The integrated CDN/caching feels really powerful and I know that using Fresh 2 means a lot of my static assets are going to be effectively cached with zero mental overhead and configuration on my side. Currently though any view of that working appears to be missing from the Metrics section of the console.

I am still morning the loss of Deno KV, it being announced that it will never leave beta and is not available on Deno Deploy EA. While the integrated database connectivity management on EA is great, as the post mentions, there is still a need for a zero-config persistence like Cloudflare's Durable Objects for these type of workloads. The post announcing the demise of Deno KV back in May 2025 hinted that there was something else, but I am not privy to it.
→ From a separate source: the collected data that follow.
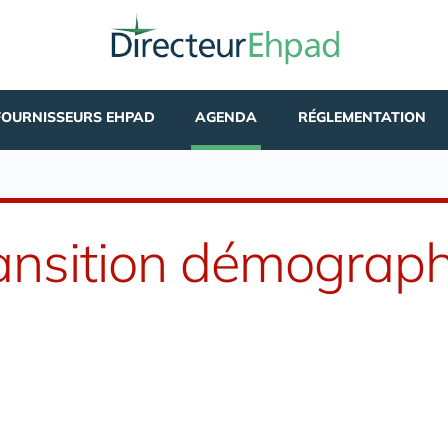
FOURNISSEURS EHPAD
AGENDA
RÉGLEMENTATION
ansition démograp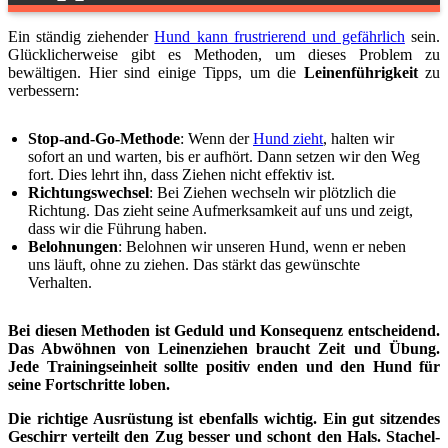
Ein ständig ziehender
Hund kann frustrierend und gefährlich
sein.
Glücklicherweise gibt es Methoden, um dieses Problem zu
bewältigen. Hier sind einige Tipps, um die
Leinenführigkeit
zu
verbessern:
Stop-and-Go-Methode
: Wenn der
Hund zieht
, halten wir
sofort an und warten, bis er aufhört. Dann setzen wir den Weg
fort. Dies lehrt ihn, dass Ziehen nicht effektiv ist.
Richtungswechsel
: Bei Ziehen wechseln wir plötzlich die
Richtung. Das zieht seine Aufmerksamkeit auf uns und zeigt,
dass wir die Führung haben.
Belohnungen
: Belohnen wir unseren Hund, wenn er neben
uns läuft, ohne zu ziehen. Das stärkt das gewünschte
Verhalten.
Bei diesen Methoden ist Geduld und Konsequenz entscheidend.
Das Abwöhnen von Leinenziehen braucht Zeit und Übung.
Jede Trainingseinheit sollte positiv enden und den Hund für
seine Fortschritte loben.
Die richtige Ausrüstung ist ebenfalls wichtig. Ein gut sitzendes
Geschirr verteilt den Zug besser und schont den Hals. Stachel-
[Edit 12-08-2025] I missed it when the Databases were announced, but buried in there is that there is some form of key value storage coming soon. 🥳

Classic Deploy had already shrunk from 35 regions to 6, while EA is only in 2 regions. As the May 2025 post explains this was driven by cost and demand, but I still think at least something in Asia is called for.

I also have a couple classic Deploy projects that use KV queues and the cron features of which equivalent features haven't yet appeared in EA that I am aware of, so I am far from being able to move all my workloads over.